Вокруг было так тепло, так хорошо. Солнце нагрело траву. Им овладела истома, как бывает после слез; ему хотелось уснуть в траве на солнышке.
У его ног прыгала маленькая зеленая лягушка. Он попытался поймать ее. Она ускользнула. Он стал ее преследовать и три раза промахнулся. Наконец схватил за задние лапки и рассмеялся при виде усилий, которые она делала, чтобы освободиться. Она подбирала под себя ножки, потом неожиданно вытягивала их, они становились твердыми, как две палочки. Вращая своими круглыми глазами с золотым ободком, она в то же время шевелила в воздухе передними лапками, точно руками. Это ему напомнило одну игрушку: соединенные накрест узкие дощечки, которые двигались зигзагообразно вместе с марширующими по ним солдатиками. Он подумал о своем доме, о маме, ему сделалось очень грустно, и он снова заплакал, дрожа всем телом. Он стал на колени и начал читать молитву, как перед сном, но не мог ее окончить, потому что рыдания бурно, неудержимо подступили к горлу, сотрясая его. Он был поглощен своим горем, больше ни о чем не думал, ничего не видел вокруг, только плакал.
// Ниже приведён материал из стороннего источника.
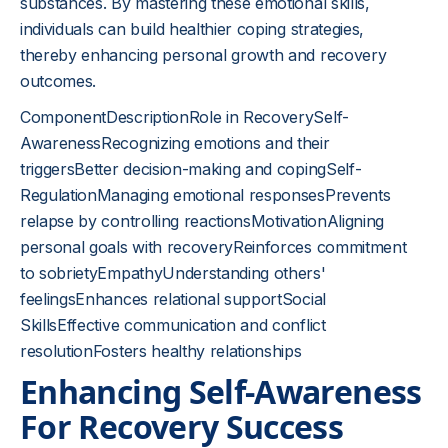
substances. By mastering these emotional skills,
individuals can build healthier coping strategies,
thereby enhancing personal growth and recovery
outcomes.
ComponentDescriptionRole in RecoverySelf-
AwarenessRecognizing emotions and their
triggersBetter decision-making and copingSelf-
RegulationManaging emotional responsesPrevents
relapse by controlling reactionsMotivationAligning
personal goals with recoveryReinforces commitment
to sobrietyEmpathyUnderstanding others'
feelingsEnhances relational supportSocial
SkillsEffective communication and conflict
resolutionFosters healthy relationships
Enhancing Self-Awareness
For Recovery Success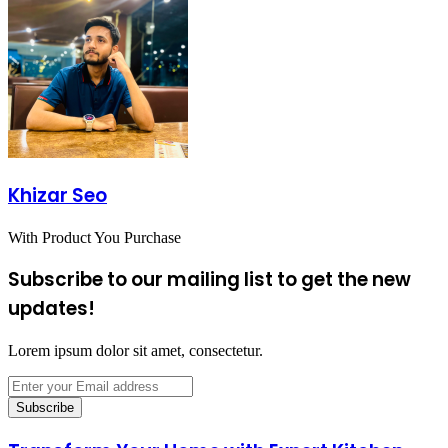
Khizar Seo
With Product You Purchase
Subscribe to our mailing list to get the new
updates!
Lorem ipsum dolor sit amet, consectetur.
Enter
your
Email
address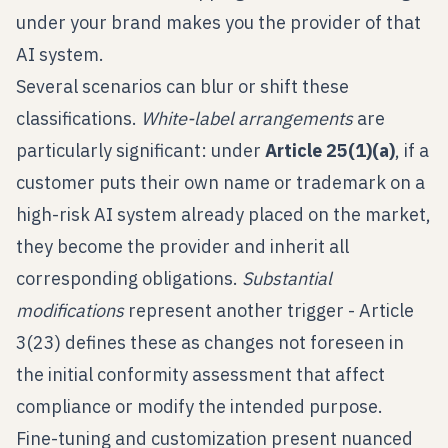
under your brand makes you the provider of that
AI system.
Several scenarios can blur or shift these
classifications.
White-label arrangements
are
particularly significant: under
Article 25(1)(a)
, if a
customer puts their own name or trademark on a
high-risk AI system already placed on the market,
they become the provider and inherit all
corresponding obligations.
Substantial
modifications
represent another trigger - Article
3(23) defines these as changes not foreseen in
the initial conformity assessment that affect
compliance or modify the intended purpose.
Fine-tuning and customization present nuanced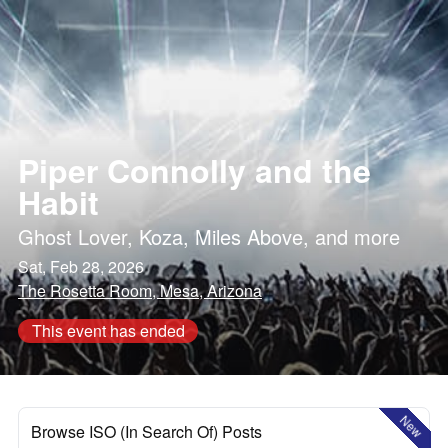
Piper Connolly and the
Habit
Ghost Lover
,
Koza
,
Miles Above
, and more
Sat, Feb 28, 2026
The Rosetta Room, Mesa, Arizona
This event has ended
New
Browse ISO (In Search Of) Posts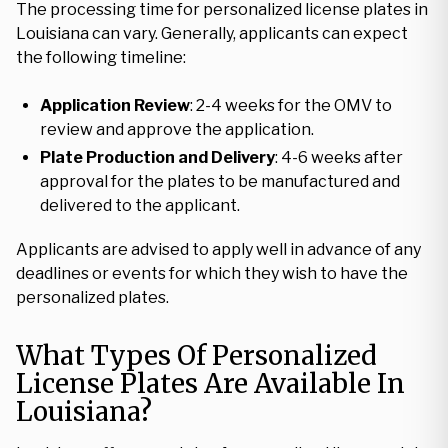
The processing time for personalized license plates in
Louisiana can vary. Generally, applicants can expect
the following timeline:
Application Review
: 2-4 weeks for the OMV to
review and approve the application.
Plate Production and Delivery
: 4-6 weeks after
approval for the plates to be manufactured and
delivered to the applicant.
Applicants are advised to apply well in advance of any
deadlines or events for which they wish to have the
personalized plates.
What Types Of Personalized
License Plates Are Available In
Louisiana?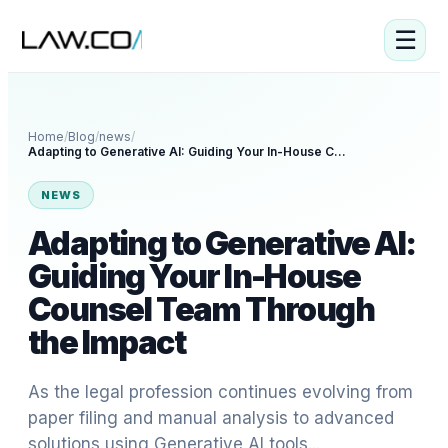
☰
Home
/
Blog
/
news
/
Adapting to Generative AI: Guiding Your In-House Counsel Team Through the Impact
NEWS
Adapting to Generative AI:
Guiding Your In-House
Counsel Team Through
the Impact
As the legal profession continues evolving from
paper filing and manual analysis to advanced
solutions using Generative AI tools...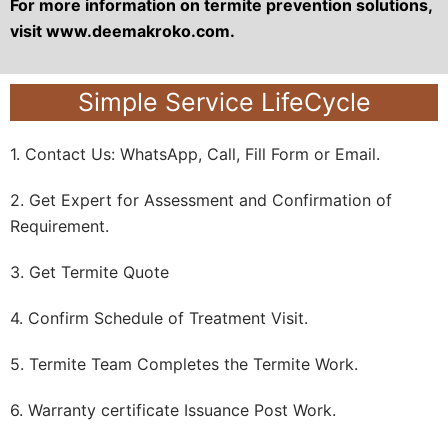
For more information on termite prevention solutions,
visit www.deemakroko.com.
Simple Service LifeCycle
1. Contact Us: WhatsApp, Call, Fill Form or Email.
2. Get Expert for Assessment and Confirmation of
Requirement.
3. Get Termite Quote
4. Confirm Schedule of Treatment Visit.
5. Termite Team Completes the Termite Work.
6. Warranty certificate Issuance Post Work.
Вдруг тяжелая рука легла на его плечо, и кто-то басом спросил:
— О чем ты так горюешь, мальчуган?
Симон обернулся. Высокий рабочий, кудрявый, черноголовый, чернобородый, приветливо смотрел на него. Ребенок отвечал со слезами на глазах и в голосе:
— Они поколотили меня… потому что… у меня… нет папы… нет папы.
— Как же это так, — улыбнулся незнакомец, — у всякого есть папа.
Мальчик сказал, с трудом выговаривая слова из-за спазм, сжимавших горло:
— А у меня… у меня… нет!
Лицо рабочего стало серьезным; он узнал сына Бланшотты, о которой уже кое-что слышал, хотя поселился здесь недавно.